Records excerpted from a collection
* * * * * * * * *

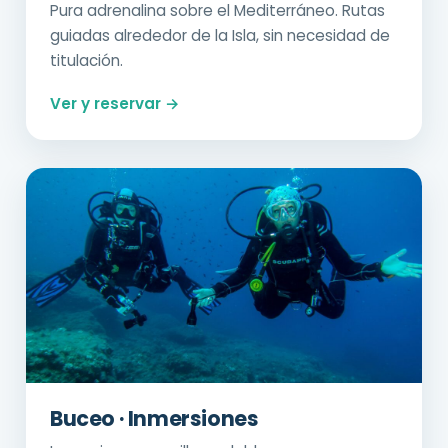
Pura adrenalina sobre el Mediterráneo. Rutas
guiadas alrededor de la Isla, sin necesidad de
titulación.
Ver y reservar →
Buceo · Inmersiones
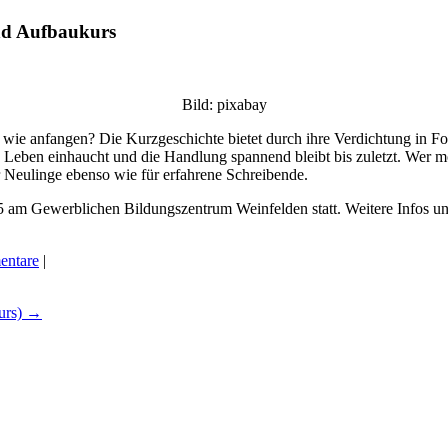
und Aufbaukurs
Bild: pixabay
, wie anfangen? Die Kurzgeschichte bietet durch ihre Verdichtung in F
 Leben einhaucht und die Handlung spannend bleibt bis zuletzt. Wer mö
ür Neulinge ebenso wie für erfahrene Schreibende.
5 am Gewerblichen Bildungszentrum Weinfelden statt. Weitere Infos u
entare
|
urs)
→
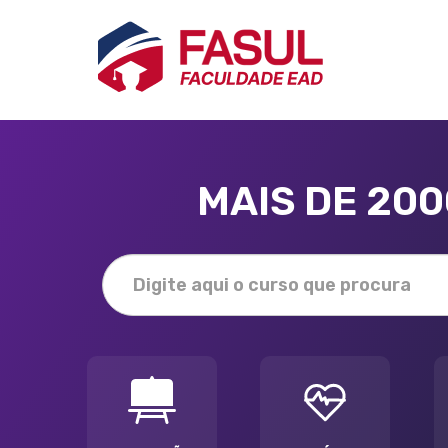
MAIS DE 20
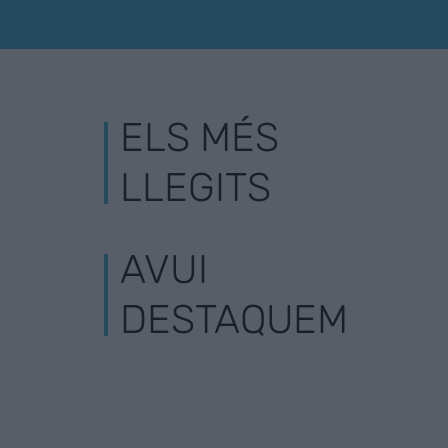
ELS MÉS
LLEGITS
AVUI
DESTAQUEM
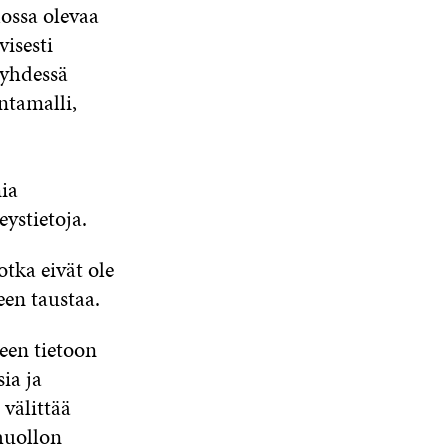
ossa olevaa
visesti
 yhdessä
ntamalli,
ia
eystietoja.
tka eivät ole
een taustaa.
een tietoon
ia ja
 välittää
nhuollon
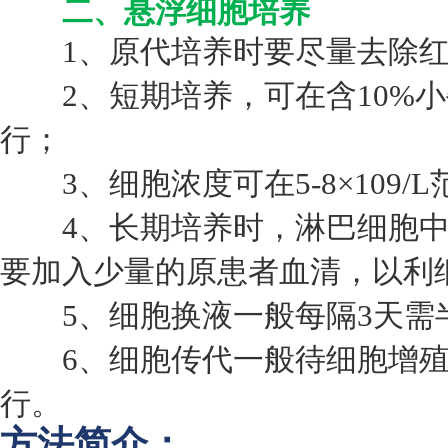
二、悬浮细胞培养
1、原代培养时要尽量去除红
2、短期培养，可在含10%小牛血
行；
3、细胞浓度可在5-8×109/
4、长期培养时，淋巴细胞中
要加入少量的原患者血清，以利
5、细胞换液一般每隔3天需
6、细胞传代一般待细胞增殖
行。
方法简介：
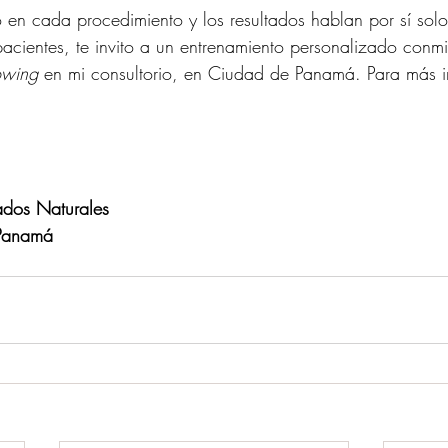
 en cada procedimiento y los resultados hablan por sí solos
acientes, te invito a un entrenamiento personalizado conmi
wing 
en mi consultorio, en Ciudad de Panamá. Para más i
tados Naturales
Panamá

* * * * * * * * *

What the exercise asks: Exact reproduction of the entries above is required, with pictures excluded.

Task solution:
Pura adrenalina sobre el Mediterráneo. Rutas
guiadas alrededor de la Isla, sin necesidad de
titulación.
Ver y reservar →
Buceo · Inmersiones
und Aufbaukurs
Bild: pixabay
, wie anfangen? Die Kurzgeschichte bietet durch ihre Verdichtung in F
 Leben einhaucht und die Handlung spannend bleibt bis zuletzt. Wer mö
ür Neulinge ebenso wie für erfahrene Schreibende.
5 am Gewerblichen Bildungszentrum Weinfelden statt. Weitere Infos u
entare
|
urs)
→
MAIS DE 20
ELS MÉS
LLEGITS
AVUI
DESTAQUEM
ossa olevaa
visesti
 yhdessä
ntamalli,
ia
eystietoja.
tka eivät ole
een taustaa.
een tietoon
ia ja
 välittää
nhuollon
二、悬浮细胞培养
1、原代培养时要尽量去除红
2、短期培养，可在含10%小牛血
行；
3、细胞浓度可在5-8×109/
4、长期培养时，淋巴细胞中
要加入少量的原患者血清，以利
5、细胞换液一般每隔3天需
6、细胞传代一般待细胞增殖
行。
方法简介：
 en cada procedimiento y los resultados hablan por sí solos
acientes, te invito a un entrenamiento personalizado conmi
wing 
en mi consultorio, en Ciudad de Panamá. Para más i
tados Naturales
Panamá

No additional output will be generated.